Image of strawberry I found on the web.

I tried to draw a squid (middle photo) based on the photo (left) I found on the web. Because the editing software had a rectangular UI, my image got squashed when cropping it into a square so that I could perform CFG on it (right).

Weird that I get two humans at i=10...

I tried to draw my favorite bird (middle photo) based on the photo (left) of the bird I found on the web.

One funny thing about this sequence is that at i=7 and i=10, I get images of a girl wearing clothes of the same color as the bird. The image only changes into that of a bird at i=20.

1.7.2

We can also use CFG to perform inpainting. If I have a mask of any shape, I can replace just parts of the test image where the mask is white (equal to 1.0). For example, I define a square mask on the campanile:

As you can see in the right image, just the square part is inpainted, so just the contents of the square are edited/created using CFG. The top of the campanile, when inpainted with a square mask on top, doesn't look like the campanile anymore. I do this with other images too:

When putting a square mask on the terrier's face (right), the inpainting makes the dog's face look like a chihuahua.
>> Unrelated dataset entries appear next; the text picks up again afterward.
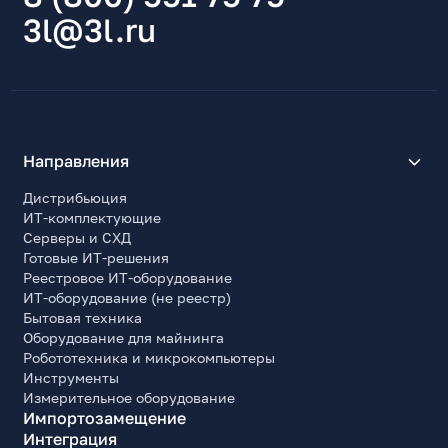
3l@3l.ru
Направления
Дистрибьюция
ИТ-комплектующие
Серверы и СХД
Готовые ИТ-решения
Реестровое ИТ-оборудование
ИТ-оборудование (не реестр)
Бытовая техника
Оборудование для майнинга
Робототехника и микрокомпьютеры
Инструменты
Измерительное оборудование
Импортозамещение
Интеграция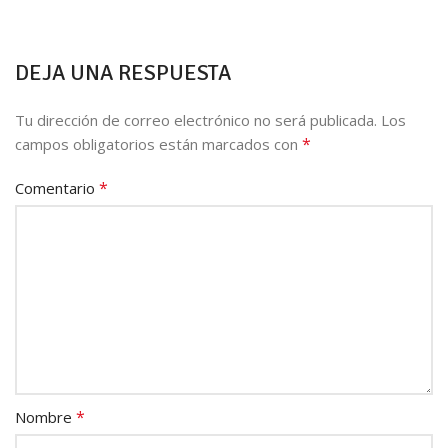
DEJA UNA RESPUESTA
Tu dirección de correo electrónico no será publicada.
Los
*
campos obligatorios están marcados con
*
Comentario
*
Nombre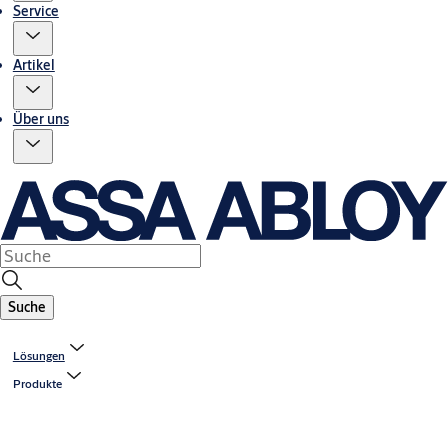
Service
Artikel
Über uns
Suche
Lösungen
Produkte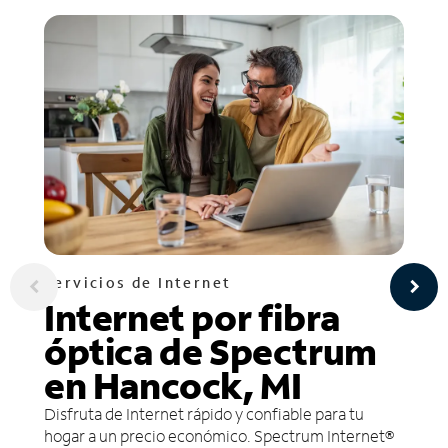
Servicios de Internet
Internet por fibra
óptica de Spectrum
en Hancock, MI
Disfruta de Internet rápido y confiable para tu
hogar a un precio económico. Spectrum Internet®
This time I use a vertical mask, where the left side is the real image and the right side is inpainted.

1.7.3

Here, I use text-conditioned translation . For part 1.7.1-1.7.2, I used just the prompt "a high quality image" so there was freedom among what kind of images were generated during each timestep (ex. a photo of a girl generated before the bird image in 1.7.2), but if we instead provide a prompt like "a rocket ship", then we can generate photos that look like the prompt before reaching the final image in the last timestep. Here, you can see that the images during the intermediate timesteps look like a rocket ship before ultimately converging to my Pokemon image from the previous parts:

I try this on the campanile image, with the same rocket ship prompt:

I can also try different prompts, like "a photo of a hipster barista" converging to my dog image:

1.8

I could also use unets to create images anagrams. These are images that look like one thing, but when flipped look like something else. In order to do this, I first generate an image with one prompt using a unet and call that e1. Then. I flip the original image and generate another image with the other prompt using the flipped image. I flip that to get e2. To get the final noise estimate e, I average e1 and e2 and add variance (similar to the CFG step from 1.6). Here, I create an image that looks like an old man (left) but looks like people around a campfire when the image is flipped (right):

Here's another example:

Now I use other prompts: a snowy mountain village from the right side up, but a skull when flipped:

My final example is that of a dog, but a human when flipped:

1.9

I can also use a similar code sequence to create hybrid images, which are images that look like one thing from close up but look like another thing from far away. This can be done using lowpass and highpass filters, just like from project 2. The first two images look like a waterfall from up close, but look like a skull from far away. The image in the middle looks like a snowy village from up close, but a rocket ship from far away. The two images on the right look like people at a campfire from up close, but a man from far away.

Part B

I unfortunately didn't have enough time to finish part B because of a business trip, but I was able to do part of the first question, which is to create a noisy image for the digits. I then tried to train the model, but one trouble I had was that torch.concat kept changing the shape of my image to the shape described in the diagram on the spec.